■ EXERCISE DETAILS:
Report each line of the entries that contains the word "มหาว", copied in full.

■ GIVEN ENTRIES:
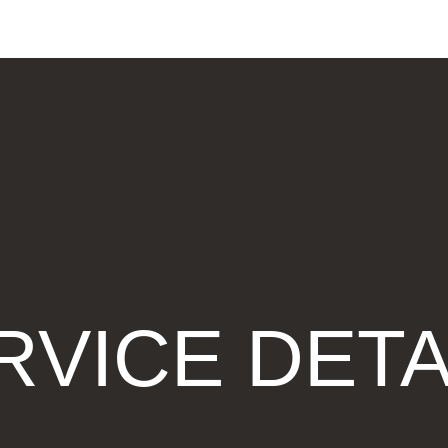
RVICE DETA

* * *

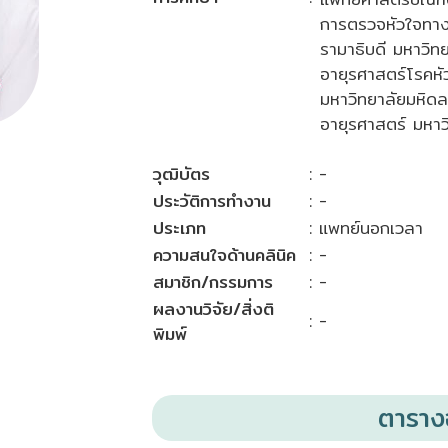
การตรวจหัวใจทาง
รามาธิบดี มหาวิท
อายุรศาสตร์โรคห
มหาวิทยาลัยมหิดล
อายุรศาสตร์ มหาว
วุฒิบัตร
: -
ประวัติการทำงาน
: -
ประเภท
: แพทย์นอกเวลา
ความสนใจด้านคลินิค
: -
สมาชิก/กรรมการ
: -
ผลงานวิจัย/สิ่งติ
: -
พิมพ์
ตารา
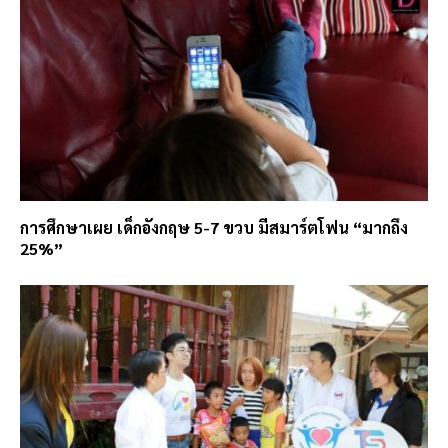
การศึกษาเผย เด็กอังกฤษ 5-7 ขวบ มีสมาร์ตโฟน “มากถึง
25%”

■ EXERCISE RESPONSE:
รามาธิบดี มหาวิท
มหาวิทยาลัยมหิดล
อายุรศาสตร์ มหาว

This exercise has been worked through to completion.